The cutaneous and subcutaneous lesions are denuded of hair and perforated by fistulous sinus tract, that discharge a serosanguineous exudate. They are usually located on the dog’s tail, legs, thorax, and abdomen. The hard stony masses (kunkers) observed in equine pythiosis are not present in dogs with the disease. Microscopically, multifocal areas of necrosis with eosinophils and a moderate number of neutrophils and macrophages is the main feature of the infection. The hyphae of P. insidiosum are found in the center of eosinophilic microabcesses.

TREATMENT Because dog pythiosis is relatively a new disease in this specie, most small animal veterinary practitioners are not familiar with its clinical features. Most cases of cutaneous pythiosis are initially diagnosed and treated as bacterial or parasitic infections, whereas gastrointestinal pythiosis is often misdiagnosed as intestinal tumoral-like disease (neoplastic) and treated by surgery (removal of the tumoral masses).

SURGERY Because pythiosis lesions progress rapidly a quick diagnosis is essential for animal survival. Once the diagnosis of pythiosis have been established, wide surgical removal of the infected tissues is the only effective treatment for cutaneous, subcutaneous, and intestinal dog pythiosis.
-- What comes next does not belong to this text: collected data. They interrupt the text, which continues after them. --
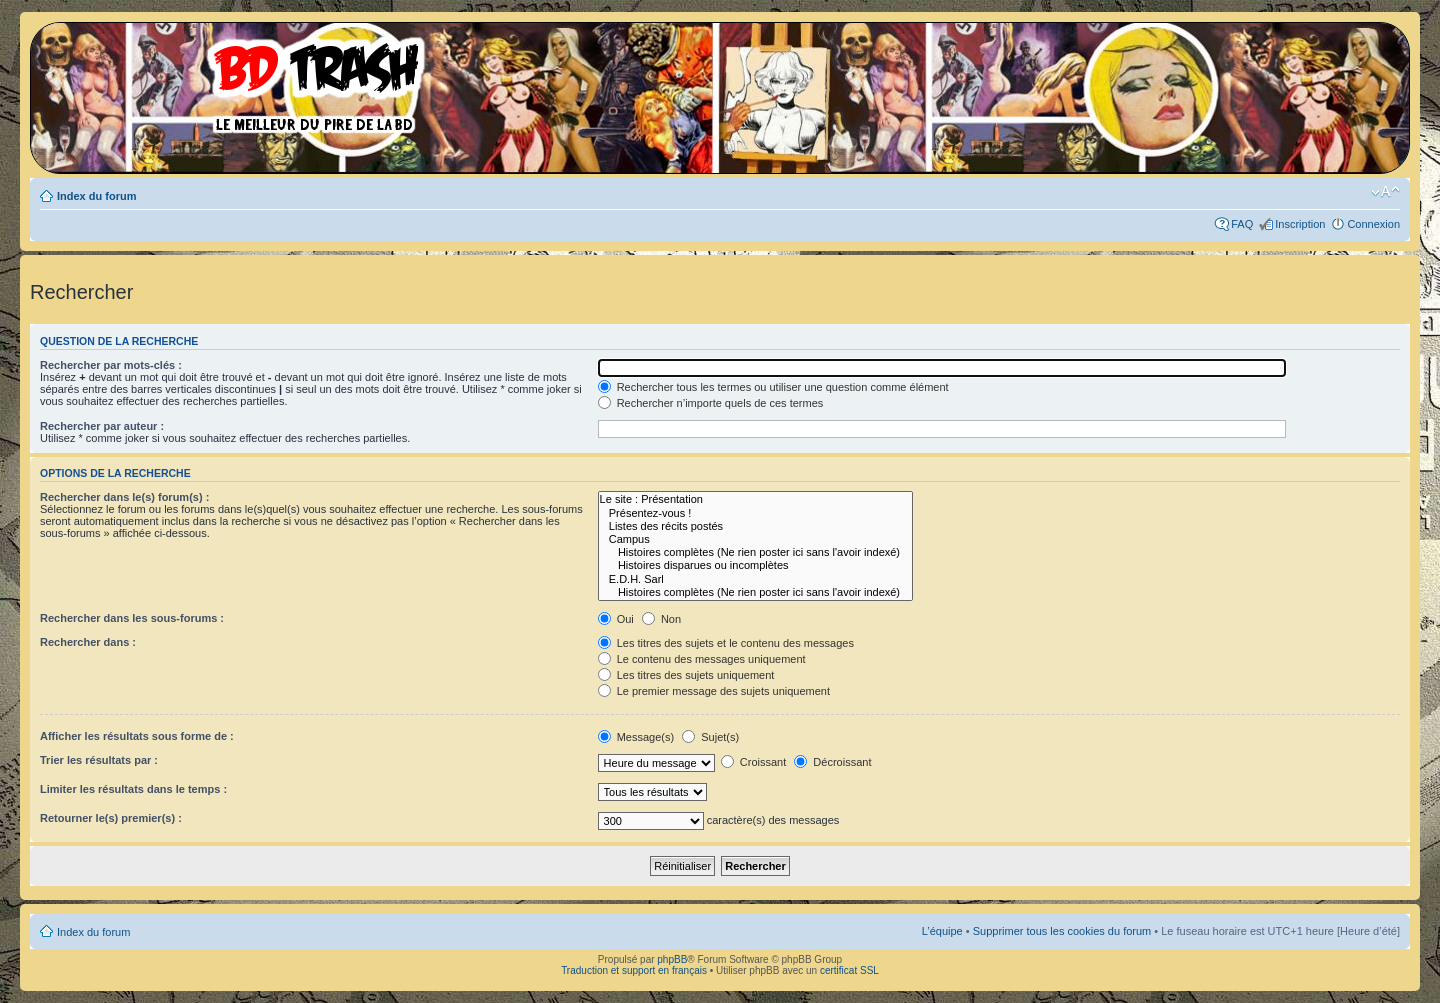  I want to click on Rechercher dans le(s) forum(s) :, so click(124, 497).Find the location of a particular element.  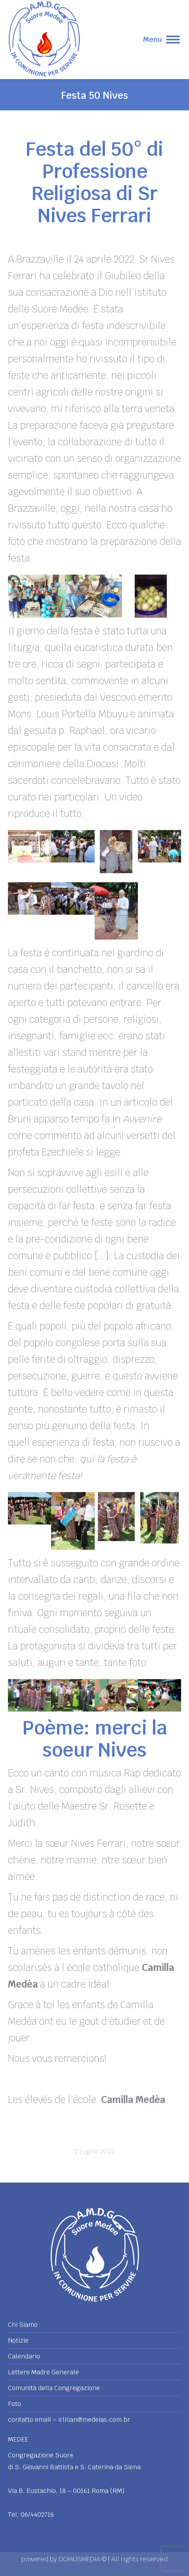

Notizie is located at coordinates (18, 2341).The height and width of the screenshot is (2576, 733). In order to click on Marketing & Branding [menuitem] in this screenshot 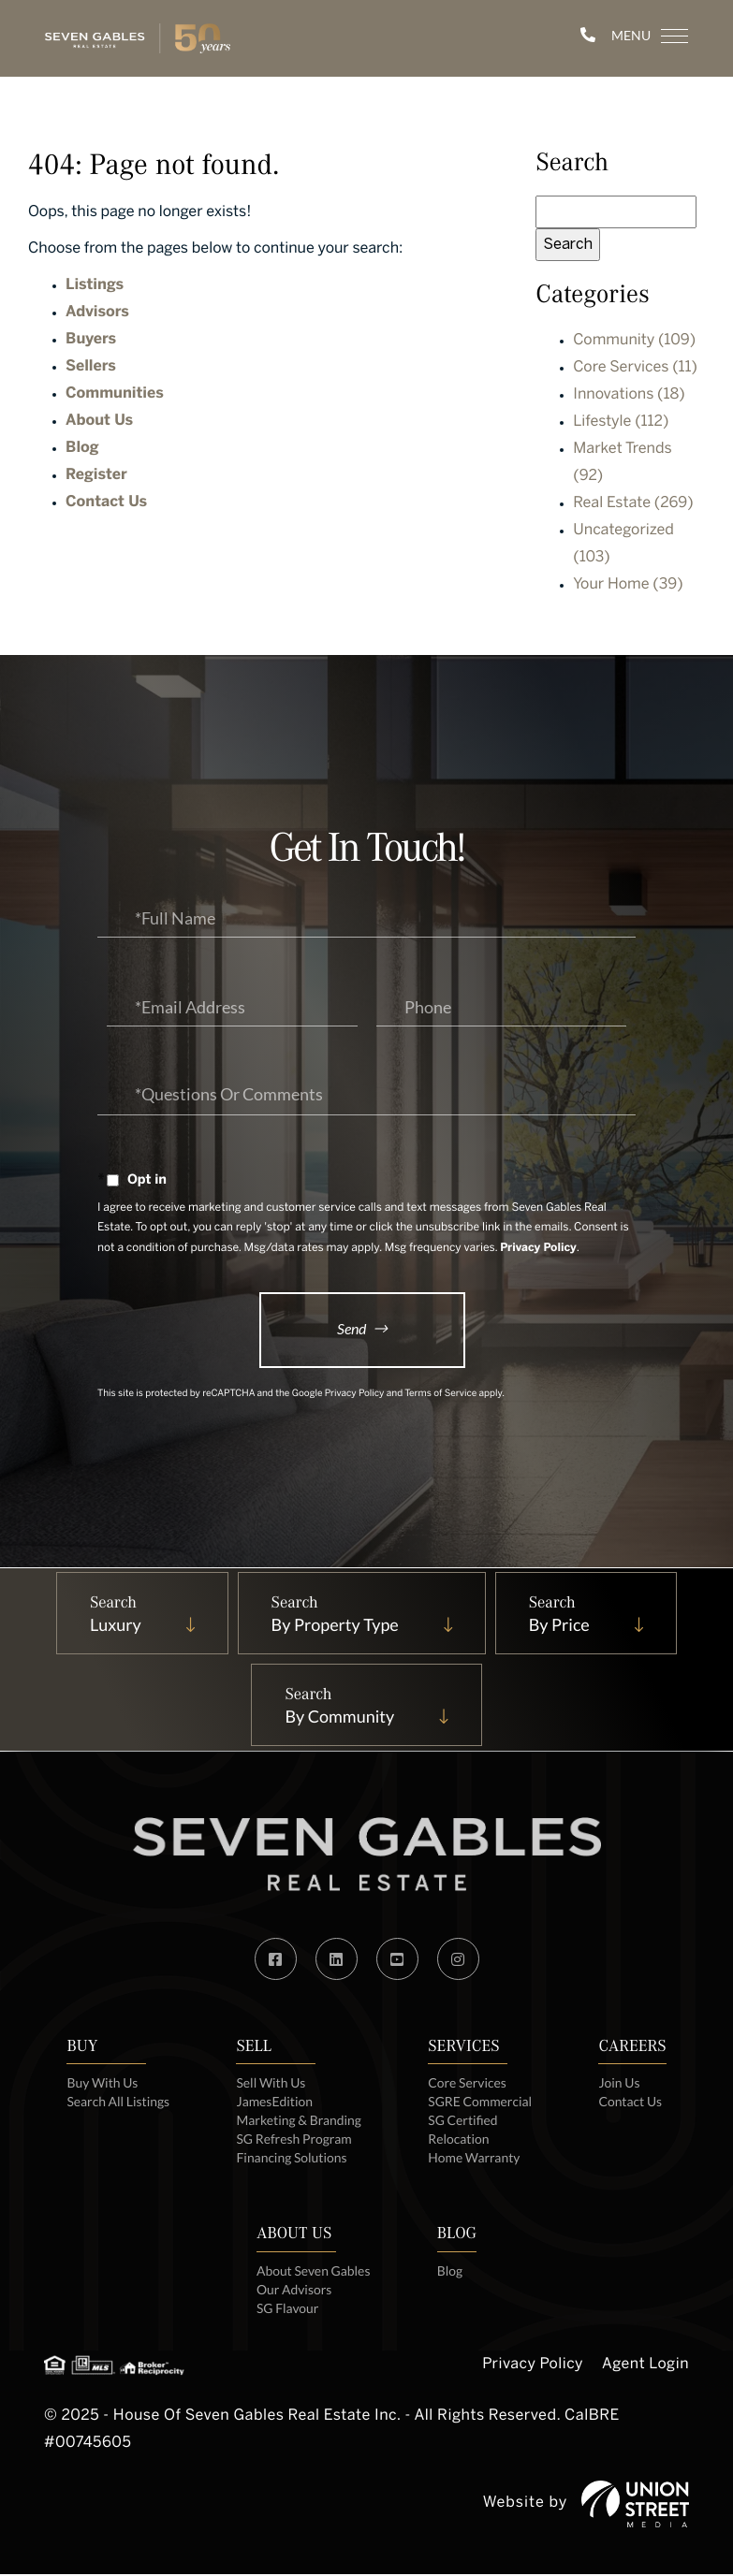, I will do `click(299, 2122)`.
DRUGS Antifungal therapy using amphotericin B, itraconazole, ketoconazole, or trebinafine has been unsuccessful in most cases.

IMMUNOTHERAPY Treatment with the therapeutic vaccine used to cure cases of equine pythiosis has been only 55% effective in dogs with pythiosis. This may be due in part that all vaccinated cases were dogs with chronic pythiosis more than two months old. The vaccine has yet to be evaluated in more cases of dog pythiosis to determine its true cure rate in this species. Immunotherapy has also been used in humans with the disease. About 55% of the treated human patients with pythiosis in Thailand, some of them with arterial involvement, did respond to this approach. This procedure was used once in a child with orbital pythiosis in the USA without success (unpublished data).